Firework cupcakes for Bonfire night

So. My latest challenge was to bake some cupcakes for a lovely friend’s party on Guy Fawkes night. I was toying between bonfire cupcakes and firework cupcakes and I wanted something to incorporate spun sugar or toffee decorations. I also wanted something cheeky and surprising inside the cupcakes. The conclusion I came to was chocolate fudge cupcakes, with salted dulche de leche in the middle, chocolate butter cream frosting and sugar firework decorations.
This is how the trial batch came out:

chocolate firework cupcakes with dulche de leche

The chocolate cupcake is the same recipe for the chocolate fudge cake last post, recipe here. Dulche de leche allegedly originated in Argentina in the early 1800’s, and is basically sweetened condensed milk, boiled down to a lovely thick caramel. I had always done this by piercing the tin of condensed milk, putting it in a pan of water and waiting hours and hours and hours until it was done. Recently, I found a Hairy Bikers’ recipe that cuts this time right down. Open the tin, pour into a shallow baking tray, cover with foil, put this into a larger tray of water (a bain marie) and into the oven at 220 degrees (centigrade), for one to two hours. When its thick and toffee coloured, whisk it together and its done. I love the unexpected zing of salt in the caramel – so I whisk some in when its cool – use good sea salt, I prefer Maldons.

The spun sugar decorations were tricky. There is a very good tutorial by cooking4chumps here. Basically, take 140ml water, pour over 140g sugar in a pan, add some liquid glucose and heat. Make sure every single little molecule of sugar is dissolved in the water before it comes to the boil, or you risk crystallisation. Make sure everything you use is extremely clean (or you risk crystallisation). You want to bring it up to 160C – check with a candy thermometer. Do not let it get over 160 – or guess what – you risk crystallisation. A couple of drops of cold water can help to stop it continuing to heat up. Then I simply took a spoon and made “firework shapes” on a piece of baking paper, and waited for them to cool. Some I sprinkled with glitter sugar sprinkles.

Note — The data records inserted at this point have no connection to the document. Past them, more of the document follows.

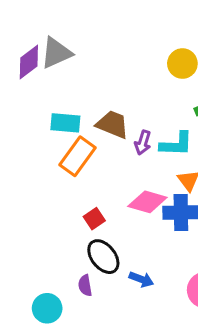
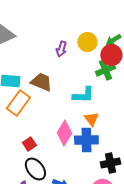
purple arrow: (143, 143) -> (61, 49), moved
pink diamond: (147, 202) -> (64, 133), turned -75

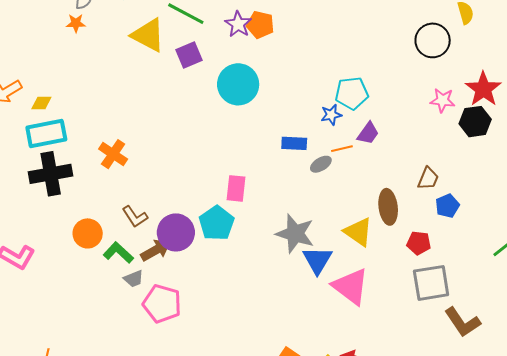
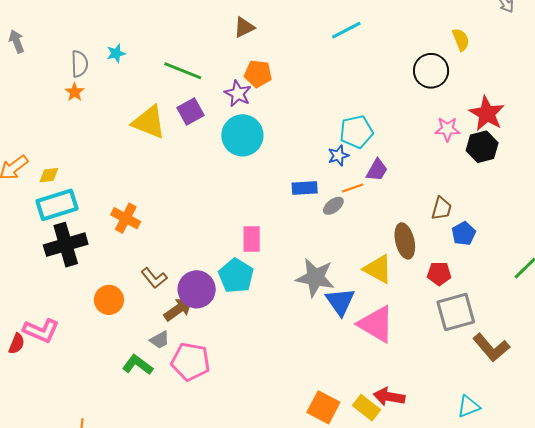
orange star: (76, 23) -> (75, 92), turned -30
purple star: (238, 24) -> (238, 94), moved
yellow triangle: (148, 35) -> (149, 122), moved
green L-shape: (118, 253) -> (138, 365), moved

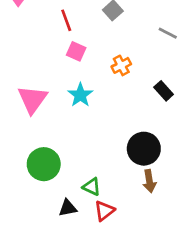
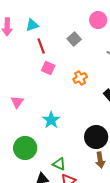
cyan star: (80, 95) -> (51, 120), moved
pink triangle: (32, 99) -> (17, 102), size x0.6

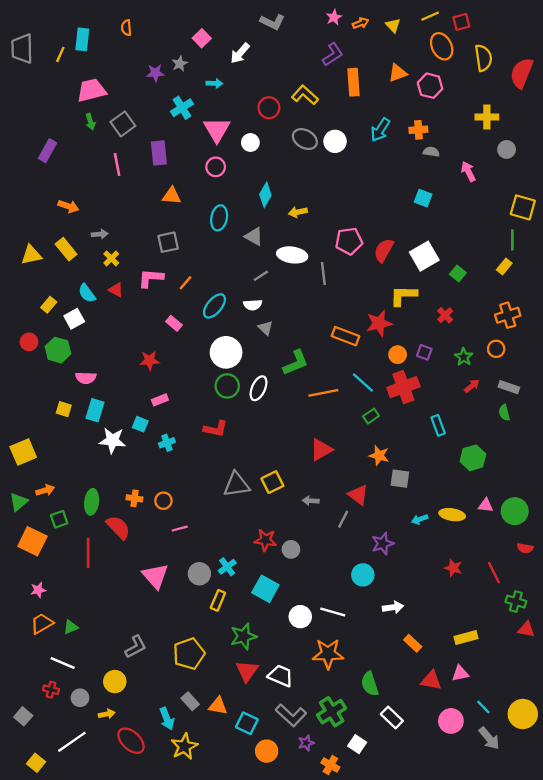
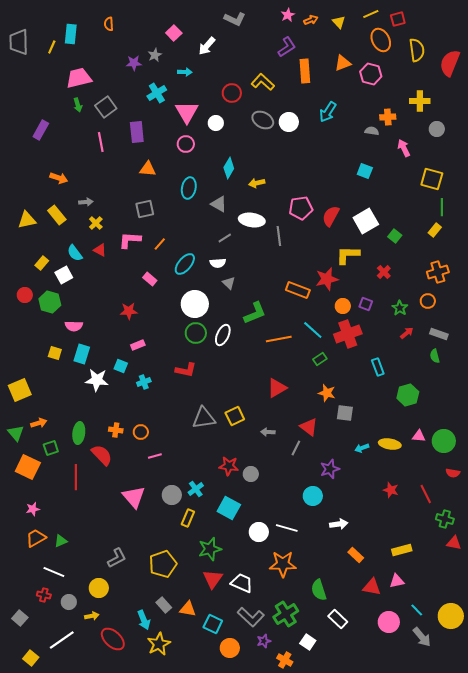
orange cross: (418, 130) -> (388, 117), moved
yellow square: (523, 207) -> (432, 179), moved
green triangle: (19, 502) -> (16, 433), turned -30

Once the cakes were baked and cool, I piped in the dulche de leche (or you can core them with a teaspoon and put a teaspoon of the caramel in the hole before putting the cake core back on top). Then I piped them with the butter cream frosting and carefully put the sugar fireworks on top.

A couple of weeks later when I had to make them for real, I decided that I wanted to use pop rocks as well to give them even more of a zing. But pop rocks don’t pop if they have been wet at all – to use in cooking you have to coat them in melted chocolate first. I put some chocolate covered pop rocks under the dulche de leche in the cupcakes, and instead of butter cream I used a whipped ganache frosting. The sugar decorations didn’t turn out as well as the test batch (typical) nor did they travel as well as I’d have liked, but they sure did taste good!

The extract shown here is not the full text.